IGT must be in over-drive to help your lottery partners get positioned for the post-coronavirus world. 

Michelle Carney: Yes, we are tracking and studying consumer sentiment data, as well as changes in behaviors and attitudes that result from the pandemic to understand how it is influencing consumer purchasing decisions and retail experiences.  The impact of the unprecedented events of the past two months to our industry is quite diverse, as are the related opinions and ways to interpret the data.  As we speak (May 5), states are beginning to open back up.  While we are all motivated to resume normal economic activities, we are also concerned about safety and containing the impacts of COVID-19.  As you mentioned, Paul, we are working to gather and analyze the data, consumer surveys, and all sources of business intelligence to help us build action plans that will help position our customers and the lottery industry for future success.  We are trying to combine IGT’s industry-specific research with that of others on general topics such as how consumer behaviors may or may not be reshaped by this crisis.  It is a complex endeavor to integrate the deep research into the lottery sector with macro-economic data and how lifestyle and shopping trends will change as a result of the lockdown. 
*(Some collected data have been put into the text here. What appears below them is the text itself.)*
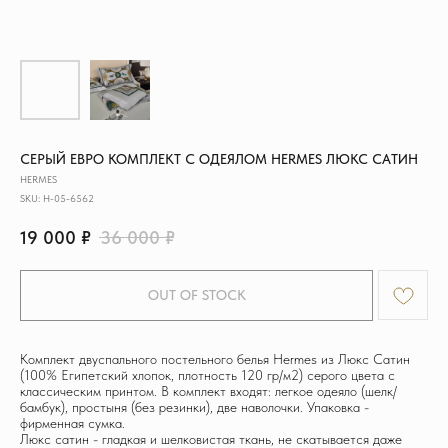
СЕРЫЙ ЕВРО КОМПЛЕКТ С ОДЕЯЛОМ HERMES ЛЮКС САТИН
HERMES
SKU:
H-05-6562
19 000
₽
36 000
₽
OUT OF STOCK
Комплект двуспального постельного белья Hermes из Люкс Сатин
(100% Египетский хлопок, плотность 120 гр/м2) серого цвета с
классическим принтом. В комплект входят: легкое одеяло (шелк/
бамбук), простыня (без резинки), две наволочки. Упаковка -
фирменная сумка.
Люкс сатин - гладкая и шелковистая ткань, не скатывается даже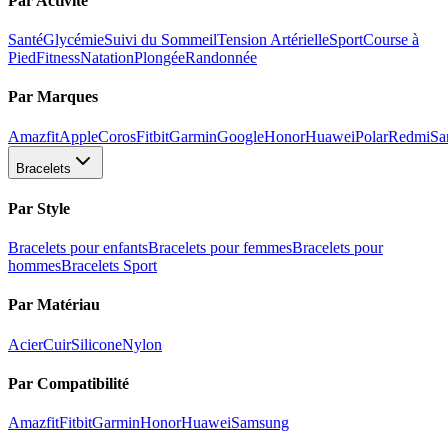
Par Activité
Santé
Glycémie
Suivi du Sommeil
Tension Artérielle
Sport
Course à
Pied
Fitness
Natation
Plongée
Randonnée
Par Marques
Amazfit
Apple
Coros
Fitbit
Garmin
Google
Honor
Huawei
Polar
Redmi
Sa
Bracelets
Par Style
Bracelets pour enfants
Bracelets pour femmes
Bracelets pour
hommes
Bracelets Sport
Par Matériau
Acier
Cuir
Silicone
Nylon
Par Compatibilité
Amazfit
Fitbit
Garmin
Honor
Huawei
Samsung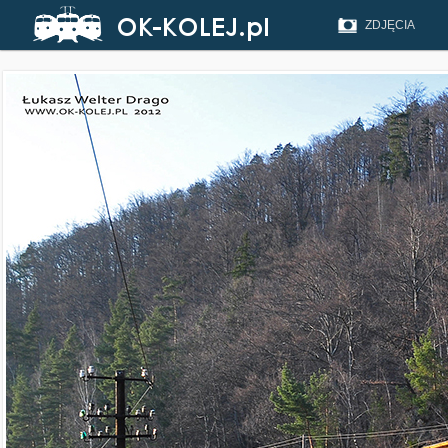
ZDJĘCIA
Additionally, we must take into account that the specific impacts on regions and localities will vary widely.  Just as we all respond differently as individuals, jurisdiction and region-specific economies will respond differently to the external circumstances that shape our world.  We know that economic conditions will be challenging almost everywhere and that will continue for the near-term.  We also know that lifestyle changes will include some form of social distancing that will have an impact on retail, entertainment and socialization across societal norms.  We need to watch and learn how consumer sentiment will evolve alongside the “new normal.” 



Wendy Montgomery: Building on that point, Michelle, it’s not only data from the research that we’ve been doing but also the concrete sales data where available, which shows a wide variation from region to region, and local market to local market.  Sales in some jurisdictions are actually going up, while sales in most are suffering, and some are incurring drastic declines.  It tends to mirror the degree of lockdown imposed on the market, but that may not be the only factor impacting sales. We need to gain a better understanding of the underlying drivers of these trends and then shape our approach in alignment with lottery and consumer sentiments. Our goal at IGT is to harness our resources and tap into our global perspective to identify success-drivers as they appear in various places throughout the world.  As we clarify cause-and-effect relationships underlying the success, we can then codify those insights and share those with our customers and the industry.  Together we hope to adapt the business intelligence and insights to the specific and unique needs of each individual jurisdiction. 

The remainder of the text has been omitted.